# Recorded information
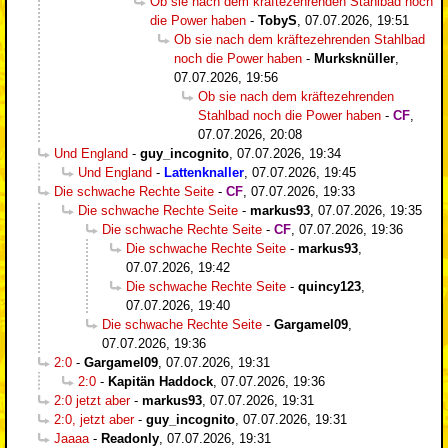
Ob sie nach dem kräftezehrenden Stahlbad noch
die Power haben
-
TobyS
,
07.07.2026, 19:51
Ob sie nach dem kräftezehrenden Stahlbad
noch die Power haben
-
Murksknüller
,
07.07.2026, 19:56
Ob sie nach dem kräftezehrenden
Stahlbad noch die Power haben
-
CF
,
07.07.2026, 20:08
Und England
-
guy_incognito
,
07.07.2026, 19:34
Und England
-
Lattenknaller
,
07.07.2026, 19:45
Die schwache Rechte Seite
-
CF
,
07.07.2026, 19:33
Die schwache Rechte Seite
-
markus93
,
07.07.2026, 19:35
Die schwache Rechte Seite
-
CF
,
07.07.2026, 19:36
Die schwache Rechte Seite
-
markus93
,
07.07.2026, 19:42
Die schwache Rechte Seite
-
quincy123
,
07.07.2026, 19:40
Die schwache Rechte Seite
-
Gargamel09
,
07.07.2026, 19:36
2:0
-
Gargamel09
,
07.07.2026, 19:31
2:0
-
Kapitän Haddock
,
07.07.2026, 19:36
2:0 jetzt aber
-
markus93
,
07.07.2026, 19:31
2:0, jetzt aber
-
guy_incognito
,
07.07.2026, 19:31
Jaaaa
-
Readonly
,
07.07.2026, 19:31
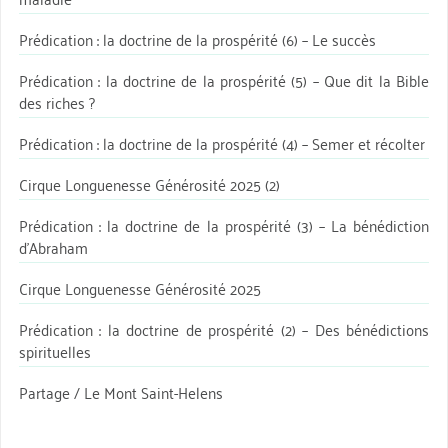
Prédication : la doctrine de la prospérité (6) – Le succès
Prédication : la doctrine de la prospérité (5) – Que dit la Bible
des riches ?
Prédication : la doctrine de la prospérité (4) – Semer et récolter
Cirque Longuenesse Générosité 2025 (2)
Prédication : la doctrine de la prospérité (3) – La bénédiction
d’Abraham
Cirque Longuenesse Générosité 2025
Prédication : la doctrine de prospérité (2) – Des bénédictions
spirituelles
Partage / Le Mont Saint-Helens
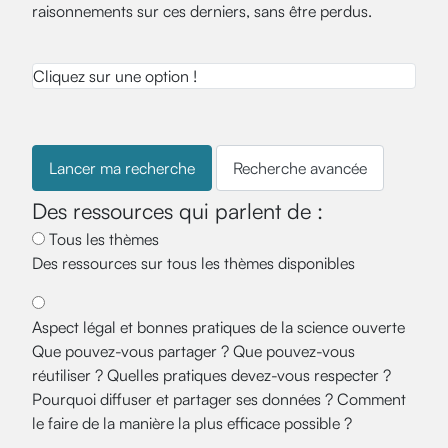
raisonnements sur ces derniers, sans être perdus.
Cliquez sur une option !
Recherche avancée
Des ressources qui parlent de :
Tous les thèmes
Des ressources sur tous les thèmes disponibles
Aspect légal et bonnes pratiques de la science ouverte
Que pouvez-vous partager ? Que pouvez-vous
réutiliser ? Quelles pratiques devez-vous respecter ?
Pourquoi diffuser et partager ses données ? Comment
le faire de la manière la plus efficace possible ?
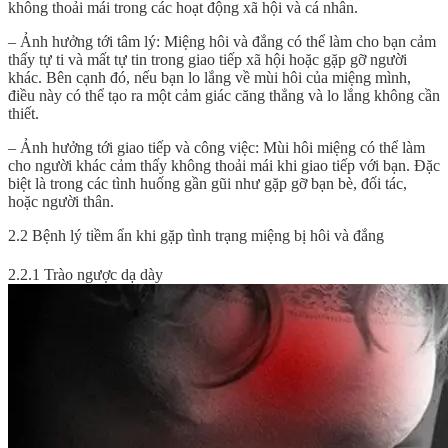
không thoải mái trong các hoạt động xã hội và cá nhân.
– Ảnh hưởng tới tâm lý:
Miệng hôi và đắng
có thể làm cho bạn cảm
thấy tự ti và mất tự tin trong giao tiếp xã hội hoặc gặp gỡ người
khác. Bên cạnh đó, nếu bạn lo lắng về mùi hôi của miệng mình,
điều này có thể tạo ra một cảm giác căng thẳng và lo lắng không cần
thiết.
– Ảnh hưởng tới giao tiếp và công việc: Mùi hôi miệng có thể làm
cho người khác cảm thấy không thoải mái khi giao tiếp với bạn. Đặc
biệt là trong các tình huống gần gũi như gặp gỡ bạn bè, đối tác,
hoặc người thân.
2.2 Bệnh lý tiềm ẩn khi gặp tình trạng miệng bị hôi và đắng
2.2.1 Trào ngược dạ dày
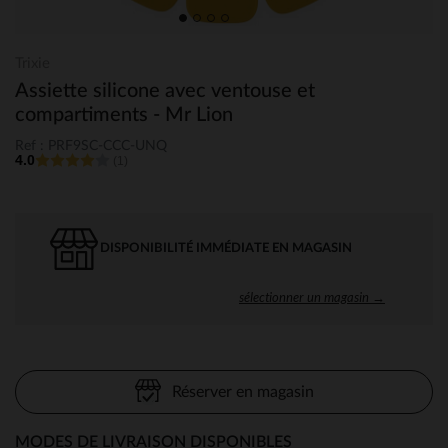
Trixie
Assiette silicone avec ventouse et
compartiments - Mr Lion
Ref : PRF9SC-CCC-UNQ
4.0
(1)
DISPONIBILITÉ IMMÉDIATE EN MAGASIN
sélectionner un magasin →
Réserver en magasin
MODES DE LIVRAISON DISPONIBLES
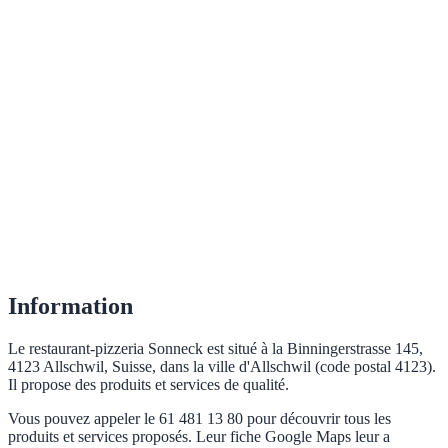
Information
Le restaurant-pizzeria Sonneck est situé à la Binningerstrasse 145,
4123 Allschwil, Suisse, dans la ville d'Allschwil (code postal 4123).
Il propose des produits et services de qualité.
Vous pouvez appeler le 61 481 13 80 pour découvrir tous les
produits et services proposés. Leur fiche Google Maps leur a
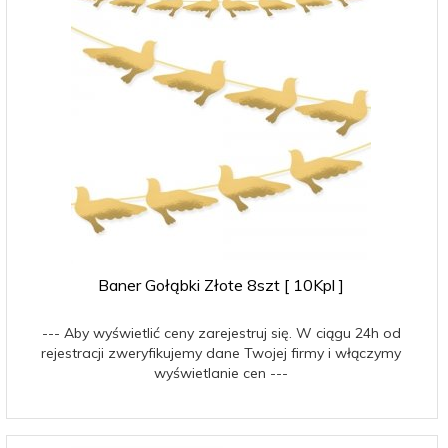
Baner Gołąbki Złote 8szt [ 10Kpl ]
--- Aby wyświetlić ceny zarejestruj się. W ciągu 24h od
rejestracji zweryfikujemy dane Twojej firmy i włączymy
wyświetlanie cen ---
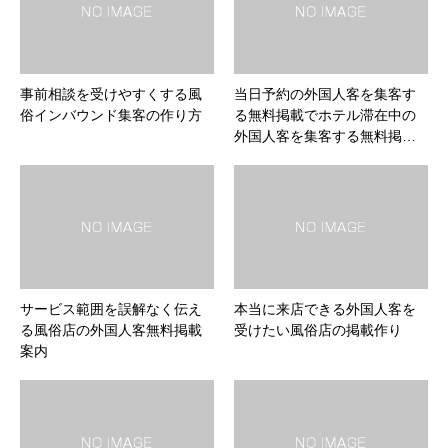
事前相談を受けやすくする風
当日予約の外国人客を集客す
俗インバウンド集客の作り方
る無料掲載でホテル滞在中の
外国人客を集客する無料掲…
サービス範囲を誤解なく伝え
本当に来店できる外国人客を
る風俗店の外国人客無料掲載
受けたい風俗店の掲載作り
案内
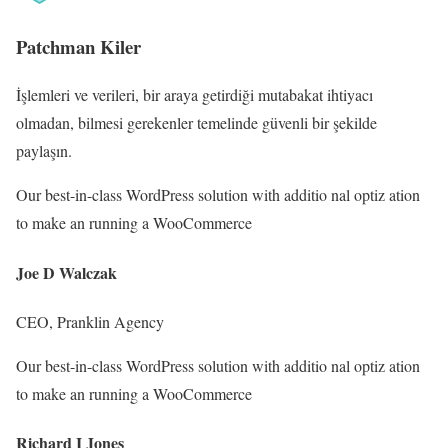
Patchman Kiler
İşlemleri ve verileri, bir araya getirdiği mutabakat ihtiyacı
olmadan, bilmesi gerekenler temelinde güvenli bir şekilde
paylaşın.
Our best-in-class WordPress solution with additio nal optiz ation
to make an running a WooCommerce
Joe D Walczak
CEO, Pranklin Agency
Our best-in-class WordPress solution with additio nal optiz ation
to make an running a WooCommerce
Richard I Jones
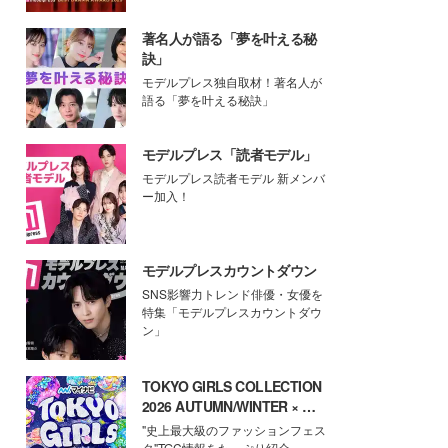
著名人が語る「夢を叶える秘
訣」
モデルプレス独自取材！著名人が
語る「夢を叶える秘訣」
モデルプレス「読者モデル」
モデルプレス読者モデル 新メンバ
ー加入！
モデルプレスカウントダウン
SNS影響力トレンド俳優・女優を
特集「モデルプレスカウントダウ
ン」
TOKYO GIRLS COLLECTION
2026 AUTUMN/WINTER × モ
デルプレス
"史上最大級のファッションフェス
タ"TGC情報をたっぷり紹介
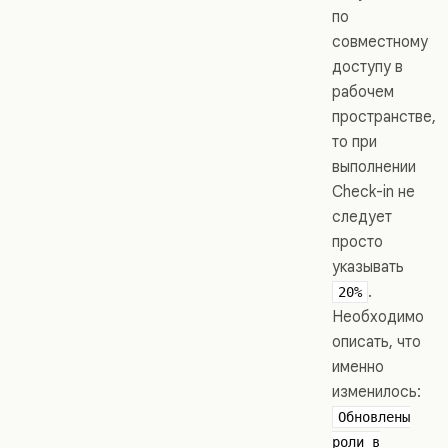
по
совместному
доступу в
рабочем
пространстве,
то при
выполнении
Check-in не
следует
просто
указывать
.
20%
Необходимо
описать, что
именно
изменилось:
Обновлены
роли в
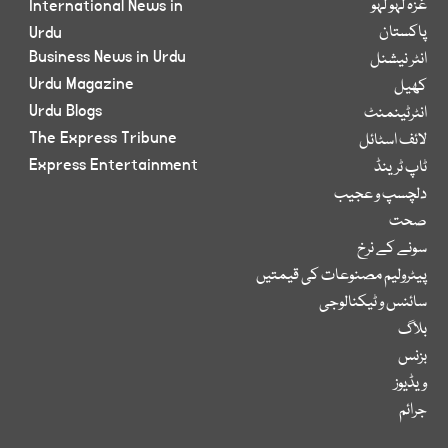
غزہ لہو لہو
International News in
پاکستان
Urdu
Business News in Urdu
انٹر نیشنل
Urdu Magazine
کھیل
Urdu Blogs
انٹرٹینمنٹ
The Express Tribune
لائف اسٹائل
Express Entertainment
ٹاپ ٹرینڈ
دلچسپ و عجیب
صحت
سونے کے نرخ
پیٹرولیم مصنوعات کی قیمتیں
سائنس و ٹیکنالوجی
بلاگ
بزنس
ویڈیوز
جرائم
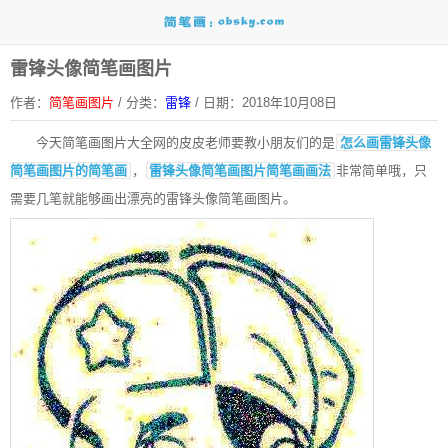
雷锋头像简笔画图片
作者：
简笔画图片
/
分类：
雷锋
/
日期：2018年10月08日
今天简笔画图片大全网的皮皮老师要教小朋友们的是
怎么画雷锋头像
简笔画图片的简笔画
，
雷锋头像简笔画图片简笔画画法
非常简单哦，只
需要几笔就能够画出漂亮的雷锋头像简笔画图片。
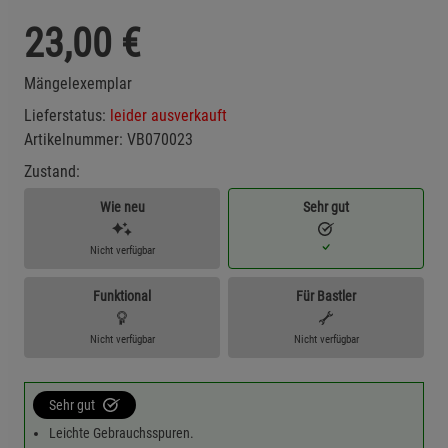
23,00
€
Mängelexemplar
Lieferstatus:
leider ausverkauft
Artikelnummer:
VB070023
Zustand:
Wie neu
Sehr gut
Nicht verfügbar
Funktional
Für Bastler
Nicht verfügbar
Nicht verfügbar
Sehr gut
Leichte Gebrauchsspuren.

# Your assignment
Every record above needs to be repeated exactly; pictures are to be left out.

# Reply
Ob sie nach dem kräftezehrenden Stahlbad noch
die Power haben
-
TobyS
,
07.07.2026, 19:51
Ob sie nach dem kräftezehrenden Stahlbad
noch die Power haben
-
Murksknüller
,
07.07.2026, 19:56
Ob sie nach dem kräftezehrenden
Stahlbad noch die Power haben
-
CF
,
07.07.2026, 20:08
Und England
-
guy_incognito
,
07.07.2026, 19:34
Und England
-
Lattenknaller
,
07.07.2026, 19:45
Die schwache Rechte Seite
-
CF
,
07.07.2026, 19:33
Die schwache Rechte Seite
-
markus93
,
07.07.2026, 19:35
Die schwache Rechte Seite
-
CF
,
07.07.2026, 19:36
Die schwache Rechte Seite
-
markus93
,
07.07.2026, 19:42
Die schwache Rechte Seite
-
quincy123
,
07.07.2026, 19:40
Die schwache Rechte Seite
-
Gargamel09
,
07.07.2026, 19:36
2:0
-
Gargamel09
,
07.07.2026, 19:31
2:0
-
Kapitän Haddock
,
07.07.2026, 19:36
2:0 jetzt aber
-
markus93
,
07.07.2026, 19:31
2:0, jetzt aber
-
guy_incognito
,
07.07.2026, 19:31
Jaaaa
-
Readonly
,
07.07.2026, 19:31
Prédication : la doctrine de la prospérité (6) – Le succès
Prédication : la doctrine de la prospérité (5) – Que dit la Bible
des riches ?
Prédication : la doctrine de la prospérité (4) – Semer et récolter
Cirque Longuenesse Générosité 2025 (2)
Prédication : la doctrine de la prospérité (3) – La bénédiction
d’Abraham
Cirque Longuenesse Générosité 2025
Prédication : la doctrine de prospérité (2) – Des bénédictions
spirituelles
Partage / Le Mont Saint-Helens
raisonnements sur ces derniers, sans être perdus.
Cliquez sur une option !
Recherche avancée
Des ressources qui parlent de :
Tous les thèmes
Des ressources sur tous les thèmes disponibles
Aspect légal et bonnes pratiques de la science ouverte
Que pouvez-vous partager ? Que pouvez-vous
réutiliser ? Quelles pratiques devez-vous respecter ?
Pourquoi diffuser et partager ses données ? Comment
le faire de la manière la plus efficace possible ?
không thoải mái trong các hoạt động xã hội và cá nhân.
– Ảnh hưởng tới tâm lý:
Miệng hôi và đắng
có thể làm cho bạn cảm
thấy tự ti và mất tự tin trong giao tiếp xã hội hoặc gặp gỡ người
khác. Bên cạnh đó, nếu bạn lo lắng về mùi hôi của miệng mình,
điều này có thể tạo ra một cảm giác căng thẳng và lo lắng không cần
thiết.
– Ảnh hưởng tới giao tiếp và công việc: Mùi hôi miệng có thể làm
cho người khác cảm thấy không thoải mái khi giao tiếp với bạn. Đặc
biệt là trong các tình huống gần gũi như gặp gỡ bạn bè, đối tác,
hoặc người thân.
2.2 Bệnh lý tiềm ẩn khi gặp tình trạng miệng bị hôi và đắng
2.2.1 Trào ngược dạ dày
Trixie
Assiette silicone avec ventouse et
compartiments - Mr Lion
Ref : PRF9SC-CCC-UNQ
4.0
(1)
DISPONIBILITÉ IMMÉDIATE EN MAGASIN
sélectionner un magasin →
Réserver en magasin
MODES DE LIVRAISON DISPONIBLES
Information
Le restaurant-pizzeria Sonneck est situé à la Binningerstrasse 145,
4123 Allschwil, Suisse, dans la ville d'Allschwil (code postal 4123).
Il propose des produits et services de qualité.
Vous pouvez appeler le 61 481 13 80 pour découvrir tous les
produits et services proposés. Leur fiche Google Maps leur a
Baner Gołąbki Złote 8szt [ 10Kpl ]
--- Aby wyświetlić ceny zarejestruj się. W ciągu 24h od
rejestracji zweryfikujemy dane Twojej firmy i włączymy
wyświetlanie cen ---
事前相談を受けやすくする風
当日予約の外国人客を集客す
俗インバウンド集客の作り方
る無料掲載でホテル滞在中の
外国人客を集客する無料掲…
サービス範囲を誤解なく伝え
本当に来店できる外国人客を
る風俗店の外国人客無料掲載
受けたい風俗店の掲載作り
案内
Patchman Kiler
İşlemleri ve verileri, bir araya getirdiği mutabakat ihtiyacı
olmadan, bilmesi gerekenler temelinde güvenli bir şekilde
paylaşın.
Our best-in-class WordPress solution with additio nal optiz ation
to make an running a WooCommerce
Joe D Walczak
CEO, Pranklin Agency
Our best-in-class WordPress solution with additio nal optiz ation
to make an running a WooCommerce
Richard I Jones
著名人が語る「夢を叶える秘
訣」
モデルプレス独自取材！著名人が
語る「夢を叶える秘訣」
モデルプレス「読者モデル」
モデルプレス読者モデル 新メンバ
ー加入！
モデルプレスカウントダウン
SNS影響力トレンド俳優・女優を
特集「モデルプレスカウントダウ
ン」
TOKYO GIRLS COLLECTION
2026 AUTUMN/WINTER × モ
デルプレス
"史上最大級のファッションフェス
タ"TGC情報をたっぷり紹介
по
совместному
доступу в
рабочем
пространстве,
то при
выполнении
Check-in не
следует
просто
указывать
.
20%
Необходимо
описать, что
именно
изменилось:
Обновлены
роли в
غزہ لہو لہو
International News in
پاکستان
Urdu
Business News in Urdu
انٹر نیشنل
Urdu Magazine
کھیل
Urdu Blogs
انٹرٹینمنٹ
The Express Tribune
لائف اسٹائل
Express Entertainment
ٹاپ ٹرینڈ
دلچسپ و عجیب
صحت
سونے کے نرخ
پیٹرولیم مصنوعات کی قیمتیں
سائنس و ٹیکنالوجی
بلاگ
بزنس
ویڈیوز
جرائم
雷锋头像简笔画图片
作者：
简笔画图片
/
分类：
雷锋
/
日期：2018年10月08日
今天简笔画图片大全网的皮皮老师要教小朋友们的是
怎么画雷锋头像
简笔画图片的简笔画
，
雷锋头像简笔画图片简笔画画法
非常简单哦，只
需要几笔就能够画出漂亮的雷锋头像简笔画图片。
23,00
€
Mängelexemplar
Lieferstatus:
leider ausverkauft
Artikelnummer:
VB070023
Zustand:
Wie neu
Sehr gut
Nicht verfügbar
Funktional
Für Bastler
Nicht verfügbar
Nicht verfügbar
Sehr gut
Leichte Gebrauchsspuren.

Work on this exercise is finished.